[Data records]
+===+

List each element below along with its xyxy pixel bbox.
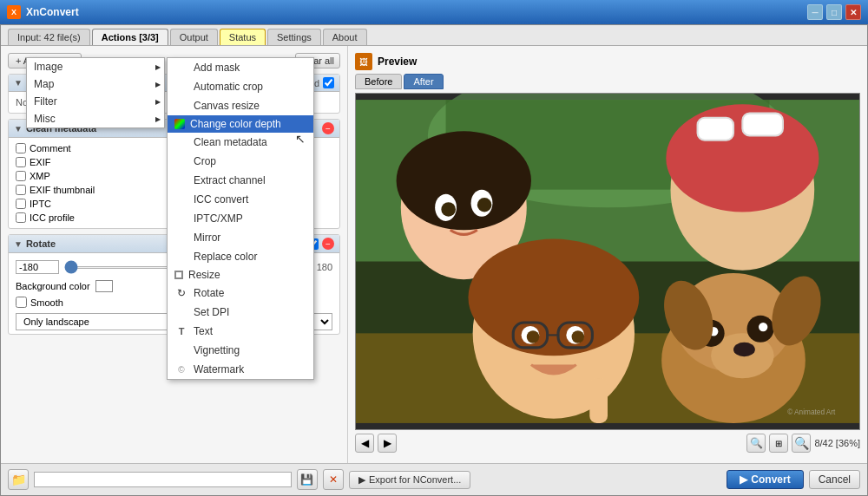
rotate-angle-display: 180: [317, 262, 332, 272]
actions-panel: + Add action> clear all ▼ Automati... bl…: [1, 46, 348, 463]
preview-svg: © Animated Art: [356, 94, 859, 429]
orientation-select[interactable]: Only landscape All Only portrait: [16, 313, 332, 330]
preview-image-area: © Animated Art: [355, 93, 860, 430]
clean-metadata-section: ▼ Clean metadata − Comment EXIF: [8, 119, 340, 229]
exif-thumbnail-row: EXIF thumbnail: [16, 183, 332, 197]
exif-row: EXIF: [16, 155, 332, 169]
preview-file-info: 8/42 [36%]: [814, 438, 860, 448]
tab-before[interactable]: Before: [355, 74, 402, 89]
remove-rotate-button[interactable]: −: [322, 238, 334, 250]
bg-color-label: Background color: [16, 281, 90, 291]
svg-text:© Animated Art: © Animated Art: [787, 408, 836, 416]
preview-title: Preview: [378, 55, 417, 68]
remove-clean-metadata-button[interactable]: −: [322, 122, 334, 134]
clean-metadata-title: Clean metadata: [26, 123, 96, 134]
automati-section-title: Automati...: [26, 78, 76, 88]
window-controls: ─ □ ✕: [807, 4, 861, 20]
smooth-checkbox[interactable]: [16, 297, 27, 308]
zoom-fit-button[interactable]: ⊞: [769, 434, 788, 453]
actions-header: + Add action> clear all: [8, 53, 340, 69]
output-path-input[interactable]: [34, 472, 292, 487]
convert-button[interactable]: ▶ Convert: [727, 470, 803, 489]
bg-color-swatch[interactable]: [95, 280, 113, 292]
comment-row: Comment: [16, 141, 332, 155]
iptc-checkbox[interactable]: [16, 199, 26, 209]
svg-point-16: [468, 239, 639, 356]
rotate-enabled-checkbox[interactable]: [307, 238, 319, 250]
preview-panel: 🖼 Preview Before After: [348, 46, 867, 463]
preview-prev-button[interactable]: ◀: [355, 434, 374, 453]
bg-color-row: Background color: [16, 277, 332, 295]
app-icon: X: [7, 5, 21, 19]
rotate-section: ▼ Rotate bled − 180 Background: [8, 234, 340, 335]
automati-section-header: ▼ Automati... bled: [9, 75, 339, 92]
svg-rect-13: [698, 118, 733, 140]
exif-checkbox[interactable]: [16, 157, 26, 167]
close-button[interactable]: ✕: [845, 4, 861, 20]
automati-section: ▼ Automati... bled No settings: [8, 74, 340, 114]
preview-next-button[interactable]: ▶: [378, 434, 397, 453]
svg-point-10: [477, 198, 492, 212]
bottom-bar: 📁 💾 ✕ ▶ Export for NConvert... ▶ Convert…: [1, 463, 867, 495]
rotate-section-header: ▼ Rotate bled −: [9, 235, 339, 253]
xmp-row: XMP: [16, 169, 332, 183]
export-nconvert-icon: ▶: [358, 474, 365, 486]
exif-label: EXIF: [30, 157, 50, 167]
clear-all-button[interactable]: clear all: [295, 53, 340, 69]
rotate-enabled-label: bled: [286, 238, 304, 249]
rotate-section-title: Rotate: [26, 238, 56, 249]
tab-settings[interactable]: Settings: [267, 29, 321, 45]
minimize-button[interactable]: ─: [807, 4, 823, 20]
add-action-button[interactable]: + Add action>: [8, 53, 82, 69]
export-nconvert-button[interactable]: ▶ Export for NConvert...: [349, 471, 470, 489]
svg-point-32: [759, 323, 767, 331]
tab-actions[interactable]: Actions [3/3]: [92, 29, 168, 45]
smooth-label: Smooth: [30, 297, 63, 308]
svg-rect-24: [589, 378, 608, 423]
title-bar: X XnConvert ─ □ ✕: [0, 0, 868, 24]
automati-enabled-label: bled: [301, 78, 319, 88]
svg-point-9: [441, 202, 456, 217]
section-triangle-rotate: ▼: [14, 239, 23, 249]
preview-controls: ◀ ▶ 🔍 ⊞ 🔍 8/42 [36%]: [355, 430, 860, 456]
iptc-label: IPTC: [30, 199, 51, 209]
browse-folder-button[interactable]: 📁: [8, 469, 29, 490]
cancel-button[interactable]: Cancel: [809, 470, 860, 489]
icc-profile-checkbox[interactable]: [16, 212, 26, 223]
section-triangle-clean: ▼: [14, 124, 23, 134]
tab-after[interactable]: After: [404, 74, 443, 89]
exif-thumbnail-label: EXIF thumbnail: [30, 185, 95, 195]
tab-output[interactable]: Output: [170, 29, 218, 45]
tab-about[interactable]: About: [323, 29, 367, 45]
zoom-in-button[interactable]: 🔍: [746, 434, 766, 453]
main-window: Input: 42 file(s) Actions [3/3] Output S…: [0, 24, 868, 496]
convert-icon: ▶: [740, 473, 747, 486]
section-triangle-automati: ▼: [14, 78, 23, 88]
automati-section-content: No settings: [9, 92, 339, 113]
automati-no-settings: No settings: [16, 95, 332, 109]
xmp-checkbox[interactable]: [16, 171, 26, 181]
tab-input[interactable]: Input: 42 file(s): [8, 29, 90, 45]
svg-point-23: [572, 330, 585, 343]
app-title: XnConvert: [26, 6, 79, 18]
automati-enabled-checkbox[interactable]: [323, 77, 334, 88]
preview-header: 🖼 Preview: [355, 53, 860, 70]
rotate-angle-input[interactable]: [16, 260, 59, 274]
maximize-button[interactable]: □: [826, 4, 842, 20]
preview-tab-bar: Before After: [355, 74, 860, 89]
iptc-row: IPTC: [16, 197, 332, 211]
svg-rect-14: [742, 114, 783, 136]
svg-point-22: [527, 330, 540, 343]
comment-checkbox[interactable]: [16, 143, 26, 153]
clear-path-button[interactable]: ✕: [323, 469, 344, 490]
svg-point-6: [397, 131, 531, 230]
rotate-angle-slider[interactable]: [64, 266, 308, 269]
rotate-angle-row: 180: [16, 257, 332, 277]
exif-thumbnail-checkbox[interactable]: [16, 185, 26, 195]
zoom-out-button[interactable]: 🔍: [792, 434, 811, 453]
save-path-button[interactable]: 💾: [297, 469, 318, 490]
icc-profile-label: ICC profile: [30, 212, 75, 223]
smooth-row: Smooth: [16, 295, 332, 310]
tab-status[interactable]: Status: [220, 29, 266, 45]
clean-metadata-content: Comment EXIF XMP EXIF thumbnail: [9, 138, 339, 228]
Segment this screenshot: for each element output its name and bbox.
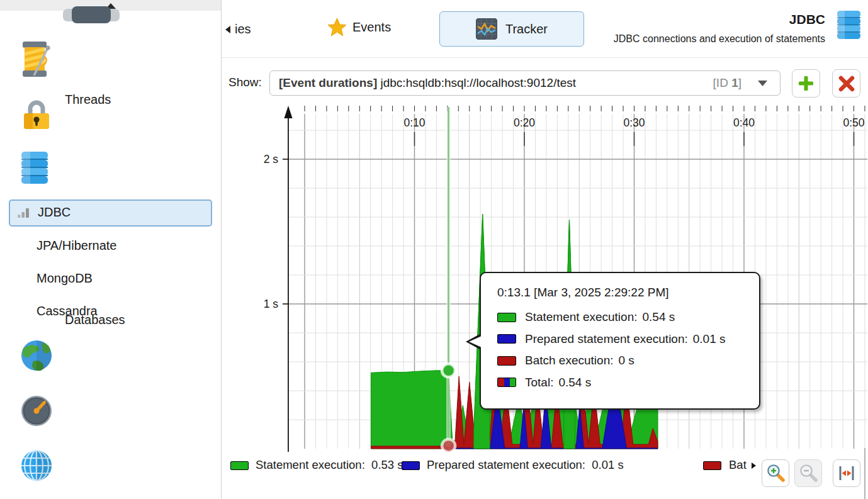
gauge-icon bbox=[20, 394, 53, 428]
remove-tracker-button[interactable] bbox=[832, 69, 860, 98]
databases-icon bbox=[20, 152, 50, 186]
svg-text:2 s: 2 s bbox=[264, 153, 279, 165]
zoom-out-button[interactable] bbox=[794, 459, 822, 487]
probe-subtitle: JDBC connections and execution of statem… bbox=[614, 33, 825, 45]
tooltip-title: 0:13.1 [Mar 3, 2025 2:29:22 PM] bbox=[497, 286, 759, 300]
tab-events-label: Events bbox=[352, 20, 391, 35]
legend-batch-swatch bbox=[703, 461, 721, 470]
statement-swatch bbox=[497, 313, 516, 322]
batch-swatch bbox=[497, 356, 516, 366]
svg-text:0:50: 0:50 bbox=[843, 116, 864, 129]
dropdown-selection-kind: [Event durations] bbox=[279, 76, 377, 90]
sidebar-item-mbeans[interactable]: MBeans bbox=[0, 449, 222, 483]
svg-text:0:30: 0:30 bbox=[623, 116, 645, 129]
sidebar-item-monitors-locks[interactable]: Monitors & Locks bbox=[0, 97, 222, 131]
app-window: Threads Monitors & Locks bbox=[0, 0, 868, 499]
add-tracker-button[interactable] bbox=[792, 69, 820, 98]
zoom-out-icon bbox=[798, 463, 818, 483]
total-swatch bbox=[497, 378, 516, 387]
scrollbar-edge[interactable] bbox=[864, 448, 865, 499]
cpu-views-icon-partial bbox=[63, 6, 120, 25]
sidebar-item-databases[interactable]: Databases bbox=[0, 152, 222, 186]
sidebar-item-cassandra[interactable]: Cassandra bbox=[0, 304, 222, 320]
main-panel: ies Events Tracker JDBC JDBC connections… bbox=[222, 0, 868, 499]
legend-prepared-label: Prepared statement execution: 0.01 s bbox=[427, 458, 624, 472]
tab-scroll-left-icon[interactable] bbox=[225, 26, 230, 33]
tooltip-row: Prepared statement execution:0.01 s bbox=[497, 332, 759, 346]
tab-tracker-label: Tracker bbox=[505, 22, 548, 36]
sidebar-item-label: JDBC bbox=[38, 205, 70, 220]
sidebar-item-jdbc[interactable]: JDBC bbox=[9, 199, 212, 227]
svg-text:0:20: 0:20 bbox=[514, 116, 535, 129]
svg-text:0:40: 0:40 bbox=[733, 116, 755, 129]
sidebar-item-threads[interactable]: Threads bbox=[0, 42, 222, 76]
tab-truncated[interactable]: ies bbox=[235, 22, 251, 36]
legend-batch-label-truncated: Bat bbox=[729, 458, 747, 472]
close-icon bbox=[838, 76, 855, 92]
sidebar-item-http-rpc-jee[interactable]: HTTP, RPC & JEE bbox=[0, 339, 222, 373]
chart-tooltip: 0:13.1 [Mar 3, 2025 2:29:22 PM] Statemen… bbox=[480, 272, 760, 410]
sidebar-item-jvm-custom-probes[interactable]: JVM & Custom Probes bbox=[0, 394, 222, 428]
dropdown-selection-value: jdbc:hsqldb:hsql://localhost:9012/test bbox=[377, 76, 576, 90]
tooltip-row: Statement execution:0.54 s bbox=[497, 310, 759, 324]
star-icon bbox=[327, 18, 347, 37]
probe-title: JDBC bbox=[789, 12, 825, 27]
toolbar-separator bbox=[222, 57, 868, 58]
plus-icon bbox=[798, 76, 814, 91]
sidebar-item-label: MongoDB bbox=[37, 271, 93, 286]
legend-truncation-icon bbox=[752, 463, 756, 469]
chart-legend: Statement execution: 0.53 s Prepared sta… bbox=[222, 456, 868, 499]
lock-icon bbox=[20, 97, 53, 131]
threads-icon bbox=[20, 42, 53, 77]
sidebar: Threads Monitors & Locks bbox=[0, 0, 222, 499]
sidebar-item-jpa-hibernate[interactable]: JPA/Hibernate bbox=[0, 238, 222, 255]
legend-prepared-swatch bbox=[402, 461, 420, 470]
sidebar-item-label: JPA/Hibernate bbox=[37, 238, 116, 253]
tab-tracker[interactable]: Tracker bbox=[439, 11, 584, 47]
tooltip-row: Total:0.54 s bbox=[497, 376, 759, 390]
show-label: Show: bbox=[228, 76, 262, 89]
tracked-event-dropdown[interactable]: [Event durations] jdbc:hsqldb:hsql://loc… bbox=[269, 70, 781, 96]
globe-icon bbox=[20, 339, 53, 373]
dropdown-selection-id: [ID 1] bbox=[713, 76, 741, 90]
sidebar-item-mongodb[interactable]: MongoDB bbox=[0, 271, 222, 288]
legend-statement-swatch bbox=[230, 461, 249, 470]
wire-globe-icon bbox=[20, 449, 53, 483]
jdbc-database-icon bbox=[837, 11, 862, 41]
svg-text:0:10: 0:10 bbox=[403, 116, 425, 129]
sidebar-item-label: Cassandra bbox=[37, 304, 98, 318]
zoom-in-button[interactable] bbox=[762, 459, 789, 487]
tooltip-row: Batch execution:0 s bbox=[497, 354, 759, 367]
fit-to-window-button[interactable] bbox=[833, 459, 860, 487]
chevron-down-icon bbox=[758, 81, 767, 86]
tab-events[interactable]: Events bbox=[327, 18, 391, 37]
zoom-in-icon bbox=[765, 463, 786, 483]
fit-to-window-icon bbox=[837, 463, 857, 483]
prepared-swatch bbox=[497, 334, 516, 344]
tracker-chart-icon bbox=[476, 18, 497, 40]
svg-text:1 s: 1 s bbox=[264, 298, 279, 310]
legend-statement-label: Statement execution: 0.53 s bbox=[256, 458, 403, 472]
bar-chart-icon bbox=[18, 208, 30, 218]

+===+

Wherever the string "Background" occurs in the data, copy the line that holds it.

Answer box:
bg-color-label: Background color: [16, 281, 90, 291]
bg-color-row: Background color: [16, 277, 332, 295]
rotate-section: ▼ Rotate bled − 180 Background: [8, 234, 340, 335]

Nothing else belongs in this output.